Pratt, a senior research scientist at the Florida Institute for Human and Machine Cognition (IHMC) in Pensacola, holds four patents on robotics inventions and is considered a rising star in the field. He is one of seven people with Florida connections who will be inducted into the Hall at an October ceremony in Tampa. Others in this group, the second year of inductees, include famed automaker Henry Ford and scientist Robert Grubbs, winner of the 2005 Nobel Prize in chemistry.
“Collectively, the seven 2015 inductees hold more than 430 U.S. patents,” said Randy Berridge, chairman of the selection committee. “Their high merit has been recognized by national and international institutions and communities … and we are honored to be inducting them into the Florida Inventors Hall of Fame.”

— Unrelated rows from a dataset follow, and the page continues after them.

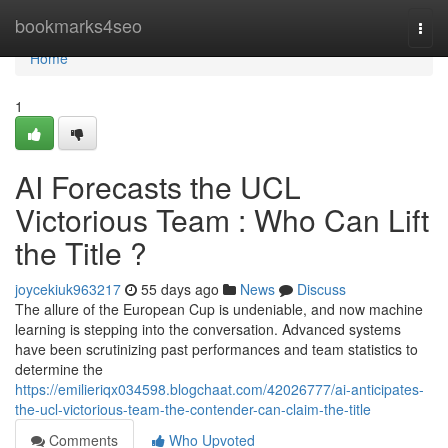
Home
bookmarks4seo
Togg
navi
Home
1
AI Forecasts the UCL
Victorious Team : Who Can Lift
the Title ?
joycekiuk963217
55 days ago
News
Discuss
The allure of the European Cup is undeniable, and now machine
learning is stepping into the conversation. Advanced systems
have been scrutinizing past performances and team statistics to
determine the
https://emilieriqx034598.blogchaat.com/42026777/ai-anticipates-
the-ucl-victorious-team-the-contender-can-claim-the-title
Comments
Who Upvoted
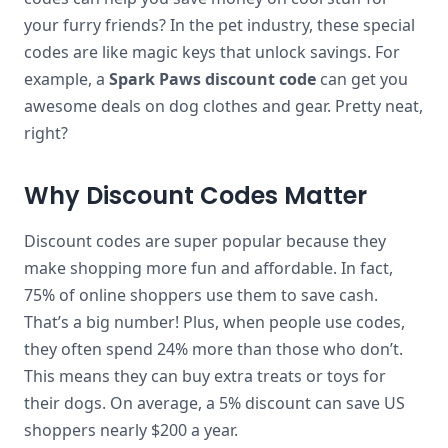
your furry friends? In the pet industry, these special
codes are like magic keys that unlock savings. For
example, a
Spark Paws discount code
can get you
awesome deals on dog clothes and gear. Pretty neat,
right?
Why Discount Codes Matter
Discount codes are super popular because they
make shopping more fun and affordable. In fact,
75% of online shoppers use them to save cash.
That’s a big number! Plus, when people use codes,
they often spend 24% more than those who don’t.
This means they can buy extra treats or toys for
their dogs. On average, a 5% discount can save US
shoppers nearly $200 a year.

Pratt said he was honored and humbled by the recognition.
“Sometimes I think what’s most fun about working in robotics is that we are practically inventing the field every day,” Pratt said. “There’s a long way to go before robotics is a mature field, and I am honored to join so many other people who are working to create the future.”
Pratt, 43, holds a Ph.D. in computer science from the Massachusetts Institute of Technology. Before joining IHMC in 2002, Pratt’s company developed a powered exoskeleton that allowed a person to carry large loads over rough terrain with little effort. His other patents cover technology that allows bipedal robots to know where to place their feet when walking, and to maintain their balance and prevent falls.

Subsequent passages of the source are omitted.